Between 14:30 and 14:45 UTC on March 3, 2026, Bitcoin experienced a significant decline, with a return of -0.99%. It fluctuated within the range of 66,366.6 to 67,576.7 USDT, with a volatility of 1.80%. Short-term volatility increased sharply, market attention surged, trading volume expanded accordingly, and overall sentiment turned cautious or even panicked.
The main driver of this movement was a decline in global macro risk appetite, with funds rapidly flowing into traditional safe-haven assets. Additionally, expectations of Federal Reserve rate hikes and geopolitical tensions contributed to liquidity tightening. On-chain fund flows contracted, stablecoin supply indicators declined, putting further pressure on Bitcoin prices. Moreover, inflows of BTC into exchanges increased, holders’ willingness to sell grew, ETF fund outflows intensified, and signs of institutional capital withdrawal became evident. Technical indicators further weakened, with RSI briefly falling below 40 and MACD showing a negative crossover, accompanied by a surge in trading volume, reflecting panic selling and leveraged liquidations.

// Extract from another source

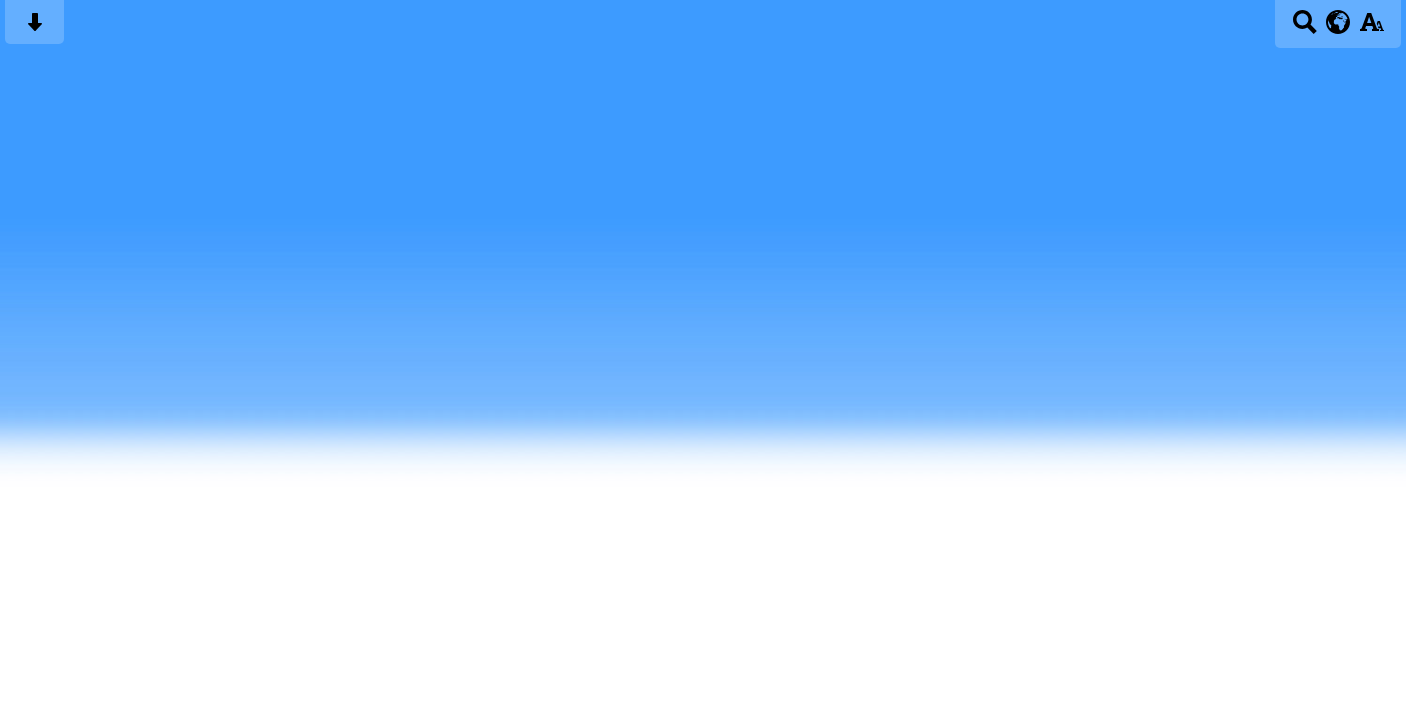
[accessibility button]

At the same time, liquidity migration between CEX and DEX showed structural divergence, with decentralized trading volume continuing to rise while centralized platform deposits decreased, exacerbating short-term liquidity gaps and volatility. Liquidation events in leveraged derivatives markets added downward pressure, with short-term forced liquidations amplifying. ETF outflows and profit-taking by institutions resonated, straining the capital chain. On-chain BTC inflows to exchanges and increased selling willingness further intensified market turbulence.
Currently, short-term liquidity risks and sharp price fluctuations should be closely monitored. It is recommended to focus on Bitcoin support and resistance levels, on-chain stablecoin supply, exchange fund flows, and macro news developments. Short-term risks are significantly elevated, so trading should be conducted with heightened sensitivity and risk management. Please continue to follow updates on market movements and on-chain fund dynamics.